Figuring out holiday plans when you’re in a relationship could sometimes be a hassle. You have to determine whose family you’re spending time with, how you’re going to get there, and how you’re going to work out other logistics, like when to leave and even how to help out once there. There are some pretty sound reasons as to why you shouldn’t invite your significant other to Thanksgiving, especially since you want holiday time to run as smoothly as possible.
One potential issue in inviting an SO to Thanksgiving is the cost: Transportation to and from far-flung Thanksgiving celebrations can be prohibitively expensive, and that’s an instance where you might not even try to invite them.
But sometimes, there are other reasons you may not want to invite your significant other to Thanksgiving. For me, when I was in a long-term relationship during college, I didn’t even invite my SO to Thanksgiving. We usually spent time with each other’s families during the longer winter break, and independently went to our own families for the shorter Thanksgiving break. That worked out for us, but sometimes, not inviting your SO to Thanksgiving could be due to something else. Read on to see what these three women had to say about their experiences with their partner for Thanksgiving.

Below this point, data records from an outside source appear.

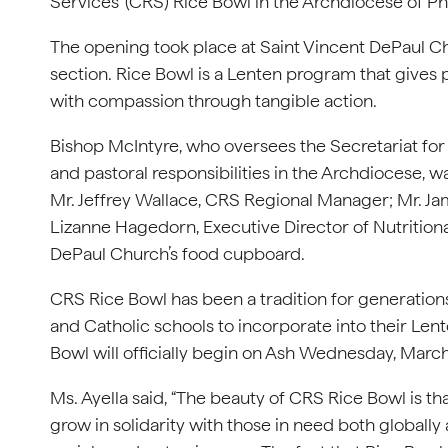
Services’ (CRS) Rice Bowl in the Archdiocese of Ph
The opening took place at Saint Vincent DePaul C
section. Rice Bowl is a Lenten program that gives 
with compassion through tangible action.
Bishop McIntyre, who oversees the Secretariat for
and pastoral responsibilities in the Archdiocese, w
Mr. Jeffrey Wallace, CRS Regional Manager; Mr. J
Lizanne Hagedorn, Executive Director of Nutrition
DePaul Church’s food cupboard.
CRS Rice Bowl has been a tradition for generations 
and Catholic schools to incorporate into their Lent
Bowl will officially begin on Ash Wednesday, Marc
Ms. Ayella said, “The beauty of CRS Rice Bowl is t
grow in solidarity with those in need both globally a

It’s your time to see your family.
When I was dating my college boyfriend, it honestly didn’t even pop into my head to invite him to my house for Thanksgiving. It was my time to see my family, away from college friends for a weekend, and enjoy that time with people I didn’t see that often. I never looked at it as weird or strange: He wanted to go home to see his family then, too.
What did work for us was I spent Christmas with his family, and he came to celebrate Passover with mine. For Thanksgiving, we went our own independent ways, checked in on each other with phone calls and texts, and reunited after Thanksgiving break.
You don’t want one of you to have to choose one family over another.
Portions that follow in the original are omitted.